Infiltration: A portion of the precipitation that reaches the Earth’s surface seeps into the ground through the process called infiltration. The amount of water that infiltrates the soil varies with the degree of land slope, the amount and type of vegetation, soil type and rock type, and whether the soil is already saturated by water. The more openings in the surface (cracks, pores, joints) the more infiltration occurs. Water that doesn’t infiltrate the soil flows on the surface as runoff.
Runoff: Precipitation that reaches the surface of the Earth but does not infiltrate the soil is called runoff. Runoff can also come from melted snow and ice. When there is a lot of precipitation, soils become saturated with water. Additional rainfall can no longer enter it. Runoff will eventually drain into creeks, streams, and rivers, adding a large amount of water to the flow. Surface water always travels towards the lowest point possible, usually the oceans. Along the way some water evaporates, percolates into the ground, or is used for agricultural, residential, or industrial purposes.
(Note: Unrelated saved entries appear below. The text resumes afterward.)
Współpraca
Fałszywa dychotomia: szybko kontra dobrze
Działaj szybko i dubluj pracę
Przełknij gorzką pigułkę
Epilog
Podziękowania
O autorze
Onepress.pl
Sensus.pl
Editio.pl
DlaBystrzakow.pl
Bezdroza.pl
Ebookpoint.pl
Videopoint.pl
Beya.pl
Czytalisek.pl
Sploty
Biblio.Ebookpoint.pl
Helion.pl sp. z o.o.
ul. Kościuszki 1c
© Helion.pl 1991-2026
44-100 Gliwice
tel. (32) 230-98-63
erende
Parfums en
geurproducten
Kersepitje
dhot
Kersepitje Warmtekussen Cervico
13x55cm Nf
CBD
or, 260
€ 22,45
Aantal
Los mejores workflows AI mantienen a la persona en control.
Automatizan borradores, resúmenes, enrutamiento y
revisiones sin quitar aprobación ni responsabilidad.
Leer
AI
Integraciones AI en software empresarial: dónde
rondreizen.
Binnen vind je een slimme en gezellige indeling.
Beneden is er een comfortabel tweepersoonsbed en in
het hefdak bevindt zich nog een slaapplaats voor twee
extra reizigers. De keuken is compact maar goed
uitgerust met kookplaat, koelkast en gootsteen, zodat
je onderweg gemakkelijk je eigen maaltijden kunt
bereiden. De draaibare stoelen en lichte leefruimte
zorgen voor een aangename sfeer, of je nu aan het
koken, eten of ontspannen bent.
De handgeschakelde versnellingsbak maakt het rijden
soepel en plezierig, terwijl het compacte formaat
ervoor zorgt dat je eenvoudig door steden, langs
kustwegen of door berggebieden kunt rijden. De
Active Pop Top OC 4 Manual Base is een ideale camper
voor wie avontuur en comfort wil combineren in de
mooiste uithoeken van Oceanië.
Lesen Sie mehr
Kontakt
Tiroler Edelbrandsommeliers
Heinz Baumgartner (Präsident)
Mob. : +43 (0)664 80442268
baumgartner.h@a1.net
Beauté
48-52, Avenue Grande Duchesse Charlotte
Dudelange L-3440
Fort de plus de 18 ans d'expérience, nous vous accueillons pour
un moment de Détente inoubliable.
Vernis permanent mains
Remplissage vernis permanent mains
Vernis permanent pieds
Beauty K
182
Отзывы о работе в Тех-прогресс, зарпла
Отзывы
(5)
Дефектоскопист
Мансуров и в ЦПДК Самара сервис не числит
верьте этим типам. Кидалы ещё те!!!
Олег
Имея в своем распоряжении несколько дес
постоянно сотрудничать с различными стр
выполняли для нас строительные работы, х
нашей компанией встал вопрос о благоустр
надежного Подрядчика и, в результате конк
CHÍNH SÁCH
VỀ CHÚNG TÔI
Evapo-transpiration is water evaporating from the ground and transpiration by plants. Evapo-transpiration is also the way water vapour re-enters the atmosphere. Evaporation occurs when radiant energy from the sun heats water causing the water molecules to become so active that some of them rise into the atmosphere as vapour. Transpiration occurs when plants take in water through the roots and release it through the leaves, a process that can clean water by removing contaminants and pollution.